Propensity scores (PS) are, by construction, probabilistic not causal indicators. The choice of the covariates that enter the propensity score function is a key element for ensuring its reliability, and their weakness, as has been said, mainly stands from not controlling for unobserved confounders (which is quite likely in retrospective or case-control studies). Others factors have to be considered: (a) model misspecification will impact direct effect estimates (not really more than in the OLS case, though), (b) there may be missing data at the level of the covariates, (c) PSs do not overcome synergistic effects which are know to affect causal interpretation (8,9).

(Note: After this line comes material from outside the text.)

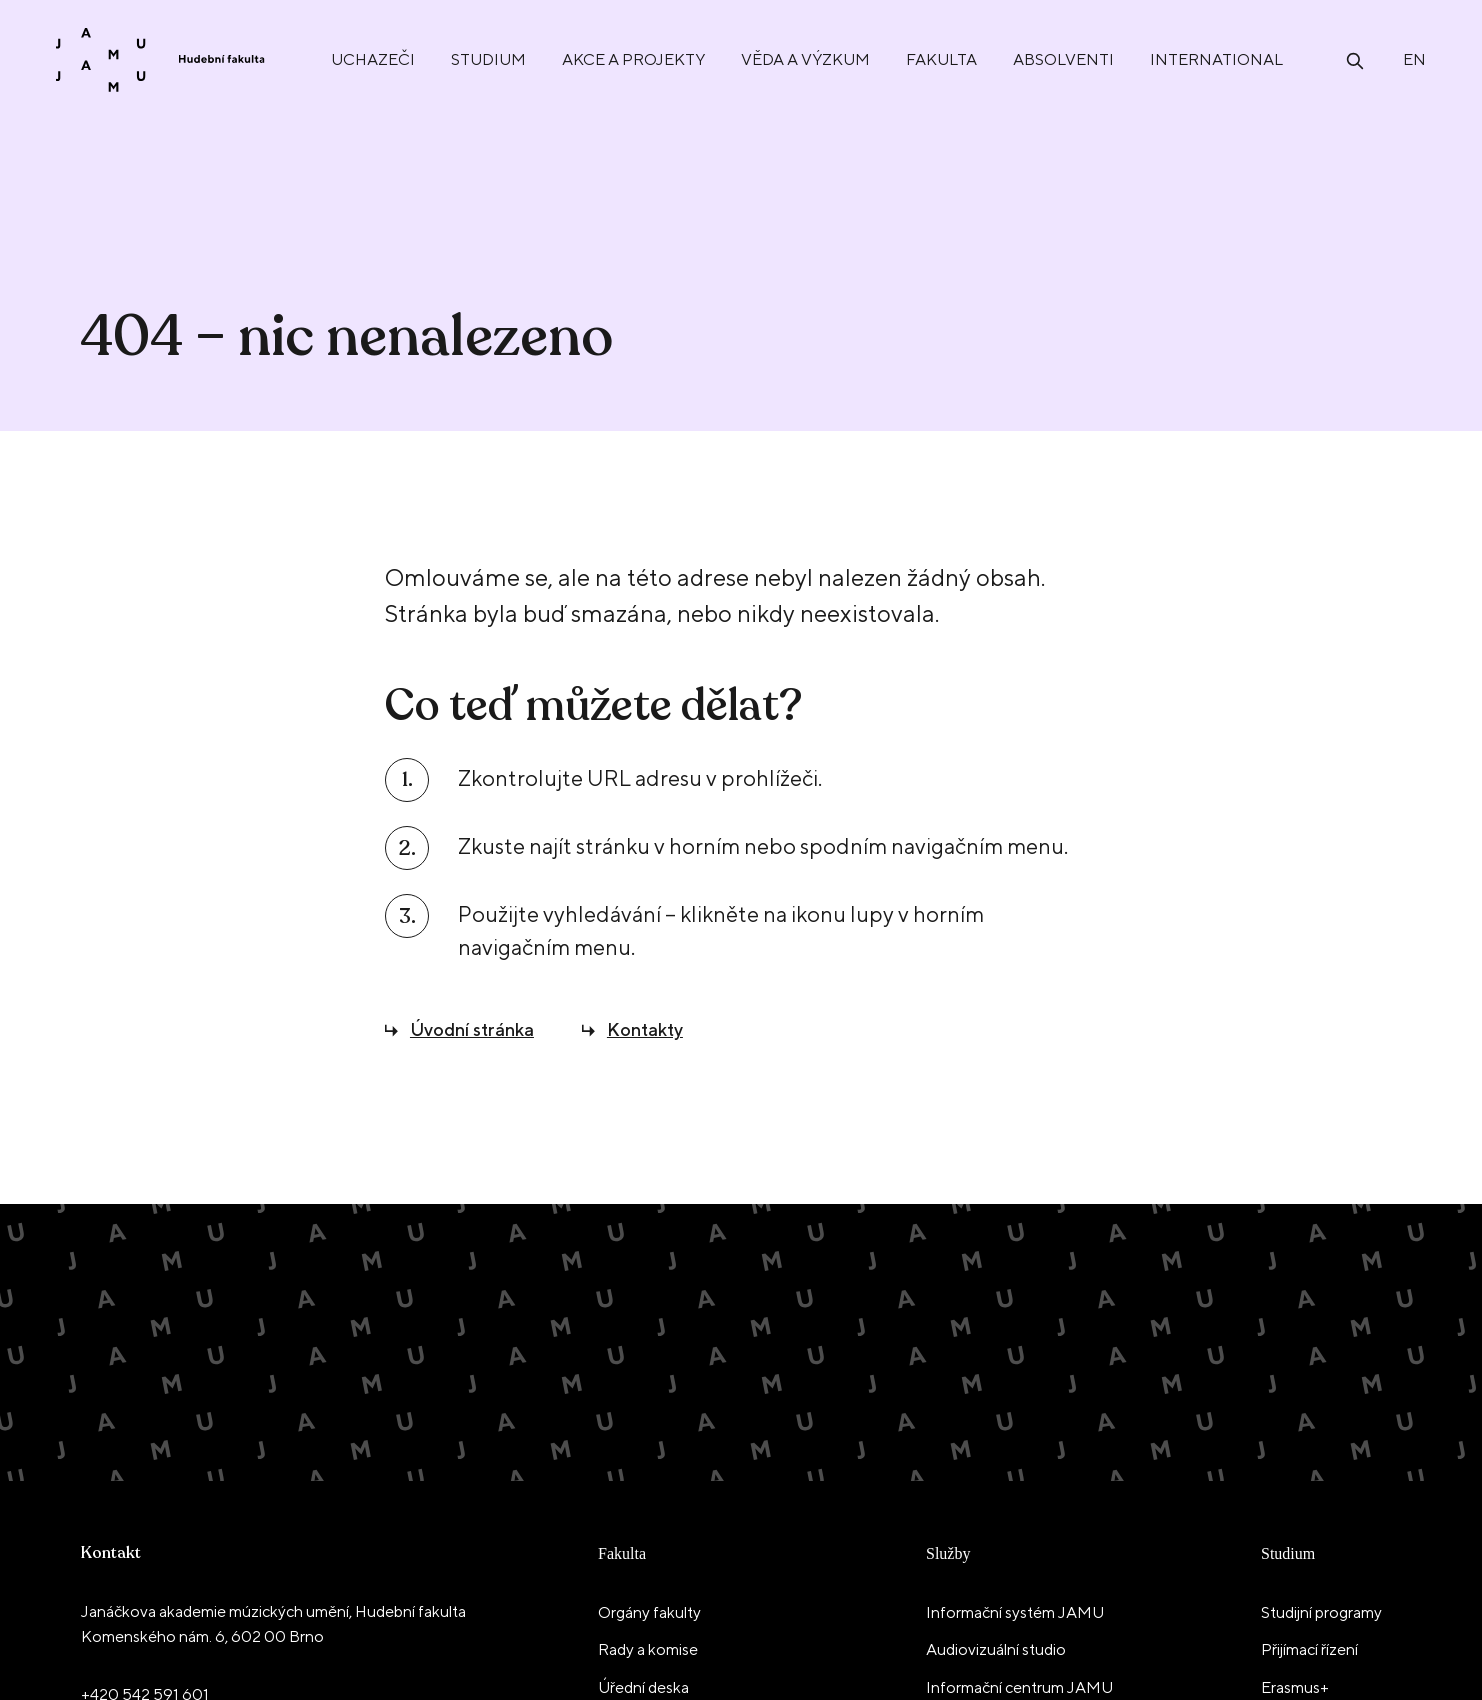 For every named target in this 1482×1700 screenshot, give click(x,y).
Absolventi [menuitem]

As for references, I found Roger Newson's slides -- Causality, confounders, and propensity scores -- relatively well-balanced about the pros and cons of using propensity scores, with illustrations from real studies. There were also several good papers discussing the use of propensity scores in observational studies or environmental epidemiology two years ago in Statistics in Medicine, and I enclose a couple of them at the end (3-6). But I like Pearl's review (7) because it offers a larger perspective on causality issues (PSs are discussed p. 117 and 130). Obviously, you will find many more illustrations by looking at applied research. I would like to add two recent articles from William R Shadish that came across Andrew Gelman's website (11,12). The use of propensity scores is discussed, but the two papers more largely focus on causal inference in observational studies (and how it compare to randomized settings).

References

  1. Oakes, J.M. and Church, T.R. (2007). Invited Commentary: Advancing Propensity Score Methods in Epidemiology. American Journal of Epidemiology, 165(10), 1119-1121.
  2. Hernan M.A. and Robins J.M. (2006). Instruments for causal inference: an epidemiologist's dream? Epidemiology, 17, 360-72.
  3. Rubin, D. (2007). The design versus the analysis of observational studies for causal effects: Parallels with the design of randomized trials. Statistics in Medicine, 26, 20–36.
  4. Shrier, I. (2008). Letter to the editor. Statistics in Medicine, 27, 2740–2741.
  5. Pearl, J. (2009). Remarks on the method of propensity score. Statistics in Medicine, 28, 1415–1424.
  6. Stuart, E.A. (2008). Developing practical recommendations for the use of propensity scores: Discussion of ‘A critical appraisal of propensity score matching in the medical literature between 1996 and 2003’ by Peter Austin. Statistics in Medicine, 27, 2062–2065.
  7. Pearl, J. (2009). Causal inference in statistics: An overview. Statistics Surveys, 3, 96-146.
  8. Oakes, J.M. and Johnson, P.J. (2006). Propensity score matching for social epidemiology. In Methods in Social Epidemiology, J.M. Oakes and S. Kaufman (Eds.), pp. 364-386. Jossez-Bass.
  9. Höfler, M (2005). Causal inference based on counterfactuals. BMC Medical Research Methodology, 5, 28.
  10. Winkelmayer, W.C. and Kurth, T. (2004). Propensity scores: help or hype? Nephrology Dialysis Transplantation, 19(7), 1671-1673.
  11. Shadish, W.R., Clark, M.H., and Steiner, P.M. (2008). Can Nonrandomized Experiments Yield Accurate Answers? A Randomized Experiment Comparing Random and Nonrandom Assignments. JASA, 103(484), 1334-1356.
  12. Cook, T.D., Shadish, W.R., and Wong, V.C. (2008). Three Conditions under Which Experiments and Observational Studies Produce Comparable Causal Estimates: New Findings from Within-Study Comparisons. Journal of Policy Analysis and Management, 27(4), 724–750.